-------- INPUT DATA

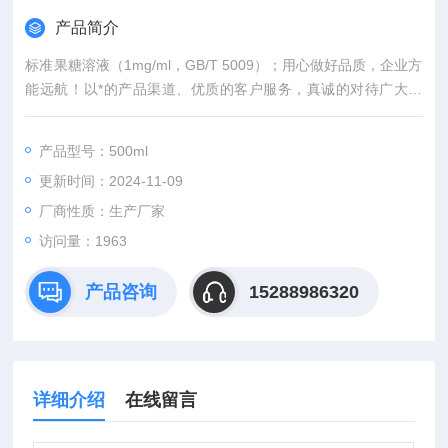
产品简介
标准果糖溶液（1mg/ml，GB/T 5009）；用心做好品质，企业方
能远航！以*的产品渠道、优质的客户服务，真诚的对待广大同
人，我司分别在上海、武汉，等城市设有专业实验室，竭诚服务
每位科研工作者。
产品型号：500ml
更新时间：2024-11-09
厂商性质：生产厂家
访问量：1963
产品咨询
15288986320
详细介绍
在线留言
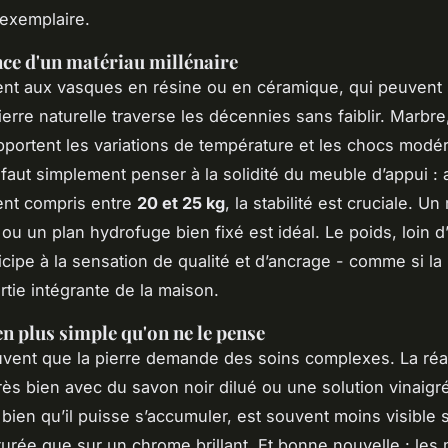
exemplaire.
nce d'un matériau millénaire
nt aux vasques en résine ou en céramique, qui peuvent 
pierre naturelle traverse les décennies sans faiblir. Marbre,
portent les variations de température et les chocs modé
l faut simplement penser à la solidité du meuble d’appui :
ent compris entre
20 et 25 kg
, la stabilité est cruciale. U
ou un plan hydrofuge bien fixé est idéal. Le poids, loin d
icipe à la sensation de qualité et d’ancrage - comme si la 
tie intégrante de la maison.
en plus simple qu'on ne le pense
uvent que la pierre demande des soins complexes. La réali
très bien avec du savon noir dilué ou une solution vinaig
, bien qu’il puisse s’accumuler, est souvent moins visible 
turée que sur un chrome brillant. Et bonne nouvelle : les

----------------

TASK GOAL: In the listing above, start at the line with "est cruciale. U", go on through the line with "très bien avec", and copy each of those lines exactly; leave out all the rest.

SOLUTION TO THE EXERCISE:
, la stabilité est cruciale. U
ou un plan hydrofuge bien fixé est idéal. Le poids, loin d
icipe à la sensation de qualité et d’ancrage - comme si la 
tie intégrante de la maison.
en plus simple qu'on ne le pense
uvent que la pierre demande des soins complexes. La réali
très bien avec du savon noir dilué ou une solution vinaig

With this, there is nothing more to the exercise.